When I came across the articles linked below it confirmed my belief in chemical exposure as increasing the risk of a multiple myeloma diagnosis. Do I think that working in a printing plant caused my MM? No.
But chemical exposure certainly didn’. After many rounds of aggressive chemotherapy and radiation, it is safe to say that I suffer from heavy metals exposure. At this point is the need to detoxify my body.
The next step then was to figure out how to detoxify my body. The easiest, most relaxing and heart-healthy therapy to detoxify my body that I do is whole-body hypothermia. This is a fancy way of saying I take a sauna three times a week. My sauna is about 200 degrees Fahrenheit. I sit in this heat for between 15-25 minutes.
According to the studies linked below this therapy allows me to kill cancer stem cells, sweat out heavy metals, and generally feel relaxed.
To learn more about detoxification therapies that cancer patients can do scroll down the page, post a question or comment and I will reply ASAP.
Ed. Note- I wrote the above post in late 2010. I developed chemotherapy-induced heart damage at that time. Whole-body hyperthermia is great therapy for my heart and blood pressure as well. I have been in complete remission from MM since 1999.
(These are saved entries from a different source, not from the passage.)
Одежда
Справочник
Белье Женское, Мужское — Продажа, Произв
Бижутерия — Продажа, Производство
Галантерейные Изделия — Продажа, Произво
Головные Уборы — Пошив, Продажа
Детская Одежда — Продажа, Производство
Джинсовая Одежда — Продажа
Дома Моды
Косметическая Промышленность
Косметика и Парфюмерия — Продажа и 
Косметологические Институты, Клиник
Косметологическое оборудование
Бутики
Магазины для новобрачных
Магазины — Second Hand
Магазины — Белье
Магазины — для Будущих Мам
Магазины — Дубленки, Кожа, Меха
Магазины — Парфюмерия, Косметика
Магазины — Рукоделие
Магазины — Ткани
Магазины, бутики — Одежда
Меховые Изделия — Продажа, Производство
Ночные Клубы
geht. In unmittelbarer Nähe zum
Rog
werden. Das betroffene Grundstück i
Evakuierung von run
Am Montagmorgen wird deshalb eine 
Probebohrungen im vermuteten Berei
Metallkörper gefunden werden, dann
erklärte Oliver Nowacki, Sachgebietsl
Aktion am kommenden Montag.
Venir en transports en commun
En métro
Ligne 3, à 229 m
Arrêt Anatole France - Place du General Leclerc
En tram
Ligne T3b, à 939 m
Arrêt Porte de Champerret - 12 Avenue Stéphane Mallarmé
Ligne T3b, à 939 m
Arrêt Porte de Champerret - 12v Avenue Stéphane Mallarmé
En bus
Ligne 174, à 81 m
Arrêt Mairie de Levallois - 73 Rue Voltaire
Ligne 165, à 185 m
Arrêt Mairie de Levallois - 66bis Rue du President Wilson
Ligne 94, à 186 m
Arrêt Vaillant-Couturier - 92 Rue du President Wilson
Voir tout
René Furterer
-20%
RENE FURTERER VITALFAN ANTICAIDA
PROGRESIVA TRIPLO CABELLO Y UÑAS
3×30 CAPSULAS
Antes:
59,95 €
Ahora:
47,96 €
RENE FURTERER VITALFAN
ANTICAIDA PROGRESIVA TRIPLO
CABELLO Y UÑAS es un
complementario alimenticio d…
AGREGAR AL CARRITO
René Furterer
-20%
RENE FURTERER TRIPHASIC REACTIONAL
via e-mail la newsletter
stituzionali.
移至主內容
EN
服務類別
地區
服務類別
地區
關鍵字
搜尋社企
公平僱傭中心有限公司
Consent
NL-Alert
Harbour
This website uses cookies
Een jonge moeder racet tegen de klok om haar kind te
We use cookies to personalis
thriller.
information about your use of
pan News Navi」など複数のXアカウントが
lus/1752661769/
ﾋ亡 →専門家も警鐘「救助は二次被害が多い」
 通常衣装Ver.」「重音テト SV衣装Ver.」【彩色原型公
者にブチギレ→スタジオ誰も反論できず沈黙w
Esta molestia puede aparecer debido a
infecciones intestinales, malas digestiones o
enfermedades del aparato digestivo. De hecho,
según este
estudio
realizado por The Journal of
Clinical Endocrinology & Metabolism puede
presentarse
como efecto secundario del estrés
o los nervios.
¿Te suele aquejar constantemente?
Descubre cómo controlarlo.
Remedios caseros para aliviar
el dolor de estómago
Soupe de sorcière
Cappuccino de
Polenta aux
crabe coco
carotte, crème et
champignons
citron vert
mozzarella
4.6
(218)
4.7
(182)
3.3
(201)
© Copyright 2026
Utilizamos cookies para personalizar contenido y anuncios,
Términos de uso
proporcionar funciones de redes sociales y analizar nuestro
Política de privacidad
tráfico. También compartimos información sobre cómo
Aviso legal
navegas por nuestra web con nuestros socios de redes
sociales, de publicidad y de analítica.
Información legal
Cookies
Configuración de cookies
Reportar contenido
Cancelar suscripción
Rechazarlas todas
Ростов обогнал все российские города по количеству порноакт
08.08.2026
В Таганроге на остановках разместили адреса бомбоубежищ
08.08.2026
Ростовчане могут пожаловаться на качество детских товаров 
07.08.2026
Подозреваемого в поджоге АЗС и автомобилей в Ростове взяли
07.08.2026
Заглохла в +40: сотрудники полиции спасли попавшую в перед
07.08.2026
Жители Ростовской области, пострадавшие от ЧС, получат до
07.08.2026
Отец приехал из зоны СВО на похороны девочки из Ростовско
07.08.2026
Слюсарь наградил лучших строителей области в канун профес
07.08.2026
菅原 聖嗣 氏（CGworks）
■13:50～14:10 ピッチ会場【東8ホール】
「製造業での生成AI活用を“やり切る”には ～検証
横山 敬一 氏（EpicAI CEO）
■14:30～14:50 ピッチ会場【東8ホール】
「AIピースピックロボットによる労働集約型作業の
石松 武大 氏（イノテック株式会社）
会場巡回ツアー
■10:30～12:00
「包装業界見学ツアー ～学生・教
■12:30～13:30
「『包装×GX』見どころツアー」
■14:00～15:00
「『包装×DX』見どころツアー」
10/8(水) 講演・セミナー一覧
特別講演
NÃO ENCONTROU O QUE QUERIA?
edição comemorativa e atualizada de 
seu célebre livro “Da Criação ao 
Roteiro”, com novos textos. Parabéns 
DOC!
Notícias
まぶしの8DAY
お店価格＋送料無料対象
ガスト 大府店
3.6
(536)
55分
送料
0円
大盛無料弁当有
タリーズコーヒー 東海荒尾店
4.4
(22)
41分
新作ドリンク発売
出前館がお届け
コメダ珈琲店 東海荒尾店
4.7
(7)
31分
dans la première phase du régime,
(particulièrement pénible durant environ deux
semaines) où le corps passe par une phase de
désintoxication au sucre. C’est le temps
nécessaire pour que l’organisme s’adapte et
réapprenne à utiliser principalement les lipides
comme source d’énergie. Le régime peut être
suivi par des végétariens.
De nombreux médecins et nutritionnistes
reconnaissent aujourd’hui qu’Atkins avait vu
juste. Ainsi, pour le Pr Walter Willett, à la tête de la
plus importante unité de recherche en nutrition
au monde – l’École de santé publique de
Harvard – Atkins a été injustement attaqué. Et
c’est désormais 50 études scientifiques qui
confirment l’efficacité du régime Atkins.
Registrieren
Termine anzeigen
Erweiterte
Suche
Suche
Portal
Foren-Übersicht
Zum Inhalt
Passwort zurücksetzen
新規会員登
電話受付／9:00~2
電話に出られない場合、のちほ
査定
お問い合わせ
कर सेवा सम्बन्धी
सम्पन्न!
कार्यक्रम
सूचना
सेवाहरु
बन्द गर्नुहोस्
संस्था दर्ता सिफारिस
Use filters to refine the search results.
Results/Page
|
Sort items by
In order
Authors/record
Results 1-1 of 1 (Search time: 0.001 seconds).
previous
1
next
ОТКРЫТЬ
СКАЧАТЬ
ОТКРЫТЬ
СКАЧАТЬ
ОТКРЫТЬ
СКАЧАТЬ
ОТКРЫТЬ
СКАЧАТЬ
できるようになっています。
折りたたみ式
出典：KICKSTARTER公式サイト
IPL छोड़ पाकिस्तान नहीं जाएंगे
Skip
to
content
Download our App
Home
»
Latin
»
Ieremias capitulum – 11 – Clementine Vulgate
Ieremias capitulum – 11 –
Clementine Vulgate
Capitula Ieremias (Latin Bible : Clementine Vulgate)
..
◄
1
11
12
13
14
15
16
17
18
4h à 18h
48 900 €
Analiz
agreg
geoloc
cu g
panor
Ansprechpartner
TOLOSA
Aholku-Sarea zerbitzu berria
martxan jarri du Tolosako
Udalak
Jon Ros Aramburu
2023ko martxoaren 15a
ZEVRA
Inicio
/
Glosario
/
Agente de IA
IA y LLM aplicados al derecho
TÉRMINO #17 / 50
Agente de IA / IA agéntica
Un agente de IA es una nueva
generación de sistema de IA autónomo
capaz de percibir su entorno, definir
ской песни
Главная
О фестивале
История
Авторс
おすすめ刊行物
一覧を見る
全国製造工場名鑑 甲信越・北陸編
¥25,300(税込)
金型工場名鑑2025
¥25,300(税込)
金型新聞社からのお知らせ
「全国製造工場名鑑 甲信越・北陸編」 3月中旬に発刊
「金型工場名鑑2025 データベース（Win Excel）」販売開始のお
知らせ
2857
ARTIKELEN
“Literature on hyperthermic tumor therapy in the past 10 years has grown exponentially. Since 1975 three international symposia on cancer therapy by hyperthermia have been held. Hyperthermia is of clinical interest in the temperature range of 40 degrees-43 degrees C. Higher temperatures of 44 degrees-46 degrees C are not clinically realizable. With local heat application, a higher elevation of tissue temperature is possible.
Whole-body hyperthermia in men is limited physiologically, as the rate of complications increases exponentially above 42 degrees C. The heat dose normally is defined by temperature degree and time of temperature elevation…
Many investigations have been done on the interaction of heat and cytostatics; in vitro experiments evaluated three types. First, the activity of many drugs increases slightly with temperature; no special effects are observed above 42 degrees C. Examples of drugs of that pattern are the hypoxic sensitizer Ro-07-0582 and the alkylating agents thio-TEPA and CCNU. The second type of mechanism is seen with cytostatic drugs which exhibit greatly increased effectiveness at temperatures above 42 degrees C; adriamycin and bleomycin belong to this type.
“There is limited understanding of the toxicokinetics of bioaccumulated toxic elements and their methods of excretion from the human body. This study was designed to assess the concentration of various toxic elements in three body fluids: blood, urine and sweat.
Blood, urine, and sweat were collected from 20 individuals (10 healthy participants and 10 participants with various health problems) and analyzed for approximately 120 various compounds, including toxic elements. Toxic elements were found to differing degrees in each of blood, urine, and sweat. Serum levels for most metals and metalloids were comparable with those found in other studies in the scientific literature. Many toxic elements appeared to be preferentially excreted through sweat. Presumably stored in tissues, some toxic elements readily identified in the perspiration of some participants were not found in their serum. Induced sweating appears to be a potential method for elimination of many toxic elements from the human body. Biomonitoring for toxic elements through blood and/or urine testing may underestimate the total body burden of such toxicants. Sweat analysis should be considered as an additional method for monitoring bioaccumulation of toxic elements in humans.